6. Waspada dan Kritis

Apa yang bisa kita petik dari musibah yang sedang kita hadapi? Pertama, kita harus selalu mengingat Allah dengan segala ketentuan yang ada di tangan-Nya. Kedua, sebagai manusia yang berakal sehat dan berbudi pekerti luhur, kita harus pandai mengambil hikmah dari setiap musibah seraya berisikap kritis terhadap musibah itu. Ketiga, kita harus melakukan antisipasi terhadap berbagai kemungkinan buruk yang akan menimpa kita.

Sikap kritis dan tanggap juga harus dikembangkan. Sebagai manusia yang diberi akal dan pikiran sehat, kita tidak boleh diam atau lalai melihat keadaan di sekeliling kita yang selalu berubah.

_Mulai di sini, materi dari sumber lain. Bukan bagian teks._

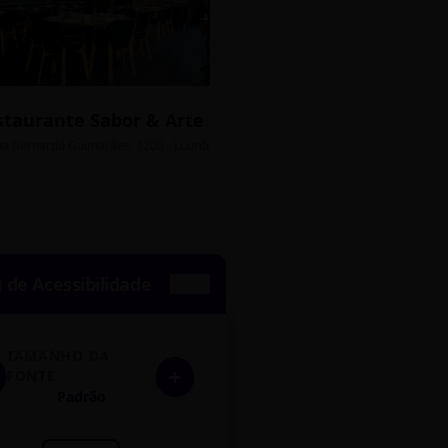
staurante Sabor & Arte
Bistrô Central
sso Grátis
ua Bernardo Guimarães, 1200 - Lourdes
Av. João Pinheiro, 450 - 
de Acessibilidade
TAMANHO DA
+
FONTE
Padrão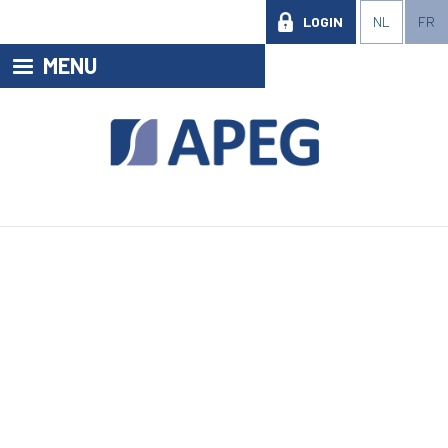
LOGIN
NL
FR
MENU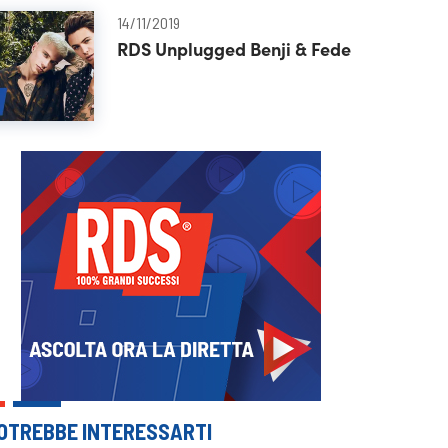
14/11/2019
RDS Unplugged Benji & Fede
OTREBBE INTERESSARTI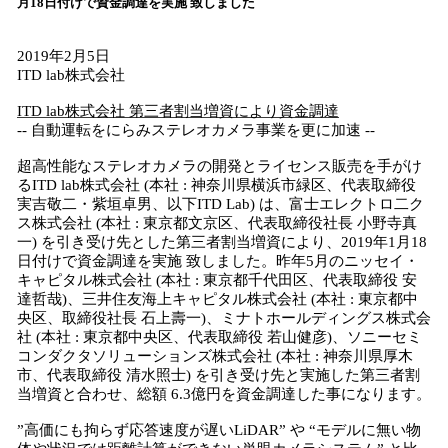
月18日付けで資金調達を実施 致しました
込
み
中
2019年2月5日
で
ITD lab株式会社
す
ITD lab
株式会社
第三者割当増資に
より
資金調達
-- 自動運転をにらみステレオカメラ事業を更に加速 --
超高性能なステレオカメラの開発とライセンス販売を手がけ
るITD lab株式会社 (本社 : 神奈川県横浜市緑区、代表取締役
実吉敬二・紫垣卓男、以下ITD Lab) は、富士エレクトロ二ク
ス株式会社 (本社 : 東京都文京区、代表取締役社長 小野寺真
一) を引き受け先とした第三者割当増資により、2019年1月18
日付けで資金調達を実施 致しました。昨年5月のニッセイ・
キャピタル株式会社 (本社 : 東京都千代田区、代表取締役 安
達哲哉)、三井住友海上キャピタル株式会社 (本社 : 東京都中
央区、取締役社長 石上壽一)、ミナトホールディングス株式会
社 (本社 : 東京都中央区、代表取締役 若山健彦)、ソニーセミ
コンダクタソリューションズ株式会社 (本社 : 神奈川県厚木
市、代表取締役 清水照士) を引き受け先と実施した第三者割
当増資と合わせ、総額 6.3億円を資金調達した事になります。
”高価にも拘らず応答速度が遅いLiDAR” や “モデルに無い物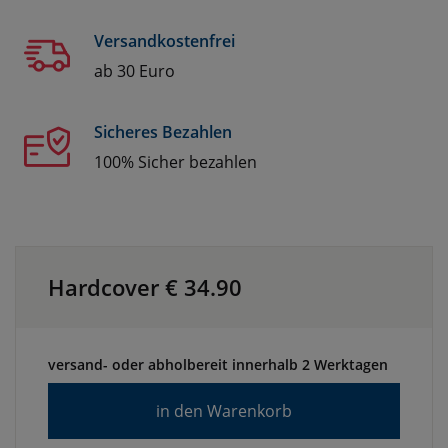
Versandkostenfrei
ab 30 Euro
Sicheres Bezahlen
100% Sicher bezahlen
Hardcover €
34.90
versand- oder abholbereit innerhalb 2 Werktagen
in den Warenkorb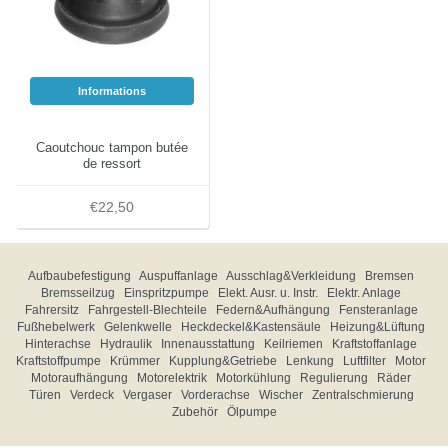
Informations
Caoutchouc tampon butée
de ressort
€22,50
Aufbaubefestigung
Auspuffanlage
Ausschlag&Verkleidung
Bremsen
Bremsseilzug
Einspritzpumpe
Elekt. Ausr. u. Instr.
Elektr. Anlage
Fahrersitz
Fahrgestell-Blechteile
Federn&Aufhängung
Fensteranlage
Fußhebelwerk
Gelenkwelle
Heckdeckel&Kastensäule
Heizung&Lüftung
Hinterachse
Hydraulik
Innenausstattung
Keilriemen
Kraftstoffanlage
Kraftstoffpumpe
Krümmer
Kupplung&Getriebe
Lenkung
Luftfilter
Motor
Motoraufhängung
Motorelektrik
Motorkühlung
Regulierung
Räder
Türen
Verdeck
Vergaser
Vorderachse
Wischer
Zentralschmierung
Zubehör
Ölpumpe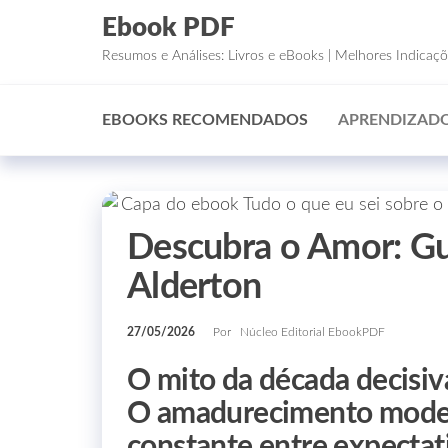
Ebook PDF
Resumos e Análises: Livros e eBooks | Melhores Indicaç
EBOOKS RECOMENDADOS
APRENDIZADO
Descubra o Amor: Gui
Alderton
27/05/2026
Por
Núcleo Editorial EbookPDF
O mito da década decisiv
O amadurecimento moder
constante entre expectativ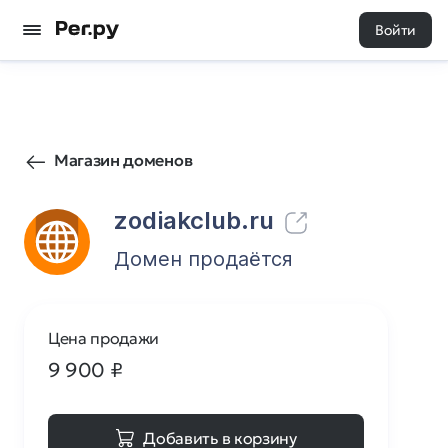
Войти
13
0
Магазин доменов
zodiakclub.ru
Домен продаётся
Цена продажи
9 900
₽
Добавить в корзину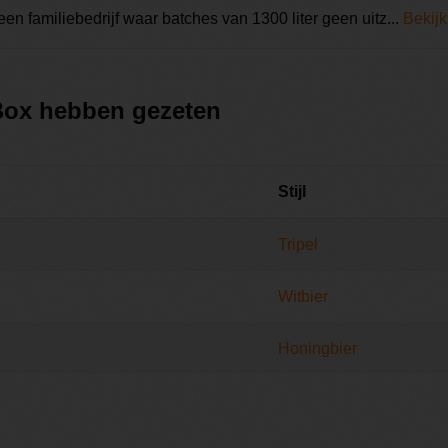
en familiebedrijf waar batches van 1300 liter geen uitz...
Bekijk
 Box hebben gezeten
Stijl
Tripel
Witbier
Honingbier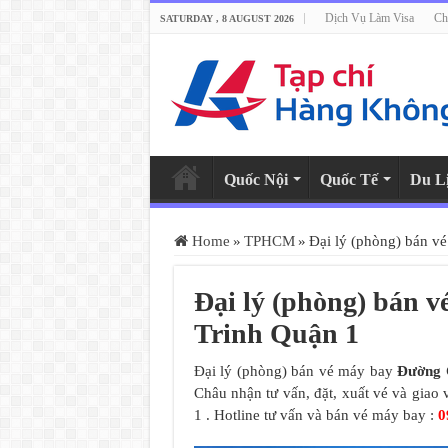
Dịch Vụ Làm Visa
Ch
SATURDAY , 8 AUGUST 2026
Quốc Nội
Quốc Tế
Du L
Home
»
TPHCM
»
Đại lý (phòng) bán 
Đại lý (phòng) bán
Trinh Quận 1
Đại lý (phòng) bán vé máy bay
Đường 
Châu nhận tư vấn, đặt, xuất vé và gia
1 . Hotline tư vấn và bán vé máy bay :
0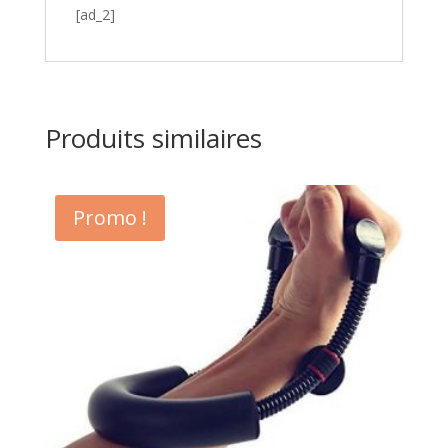
[ad_2]
Produits similaires
Promo !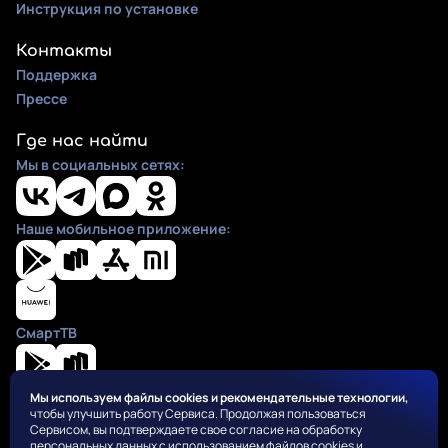
Инструкция по установке
Контакты
Поддержка
Прессе
Где нас найти
Мы в социальных сетях:
Наше мобильное приложение:
СмартТВ
Мы используем файлы cookies и рекомендательные технологии,
чтобы улучшить работу Сервиса. Продолжая пользоваться
Положения
Сервисом, вы подтверждаете свое согласие на обработку
Пользовательское соглашение
персональных данных с использованием файлов cookies и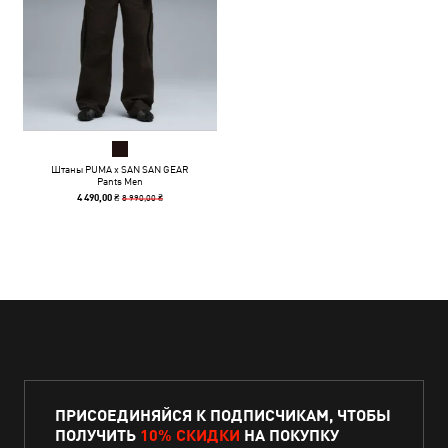
Штаны PUMA x SAN SAN GEAR
Pants Men
8 990,00 ₴
4 490,00 ₴
ПРИСОЕДИНЯЙСЯ К ПОДПИСЧИКАМ, ЧТОБЫ
ПОЛУЧИТЬ
10% СКИДКИ
НА ПОКУПКУ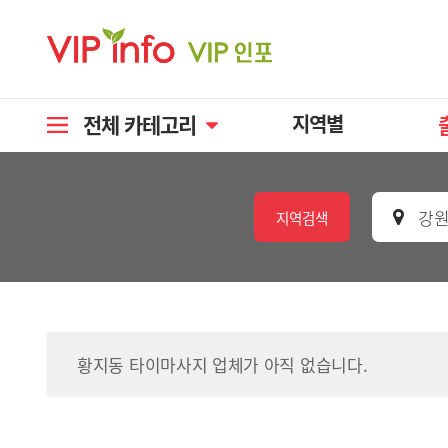
전체 카테고리
지역별
강원
지역검색
황지동 타이마사지 업체가 아직 없습니다.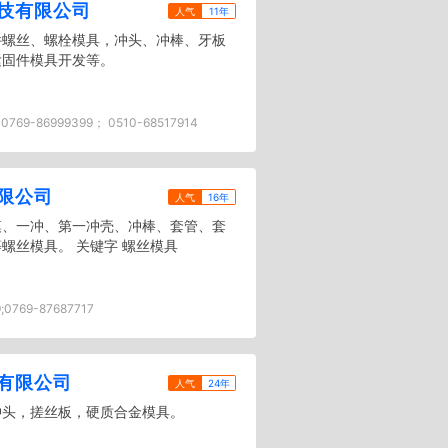
技有限公司
人气
11年
件螺丝、螺栓模具，冲头、冲棒、牙板
紧固件模具开发等。
0769-86999399； 0510-68517914
限公司
人气
16年
模、一冲、第一冲壳、冲棒、套管、套
螺丝模具。 关键字 螺丝模具
;0769-87687717
有限公司
人气
24年
冲头，搓丝板，硬质合金模具。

Inisiatif yang kreatif dan inovatif dalam menghadapi berbagai situasi yang berubah cepat, perlu terus dilakukan, sehingga tidak berlaku pasif dan menunggu.

Setelah disadari terjadi berbagai peristiwa yang sedang menimpa kita, maka secara cepat harus melakukan tindakan nyata. Sikap tegar menghadapi berbagai persoalan, kemudian diikuti dengan mengembangkan sikap kritis dan tanggap guna menghadapi persoalan (bencana, musibah atau cobaan) yang sedang terjadi.

 

7. Berprasangka Baik

Apa yang terjadi pada kita, semua sudah merupakan ketetapan Allah. Karenanya, kesabaran merupakan kunci utama. Kita tidak boleh buruk sangka (su'udhon) kepada Allah atas apa yang telah menimpa kita, tetapi sebaliknya harus mengembangkan prasangka baik (Khusnu-dhan) kepada-Nya. Sesungguhnya, setelah (timbul) kesulitan akan segera datang kemudahan.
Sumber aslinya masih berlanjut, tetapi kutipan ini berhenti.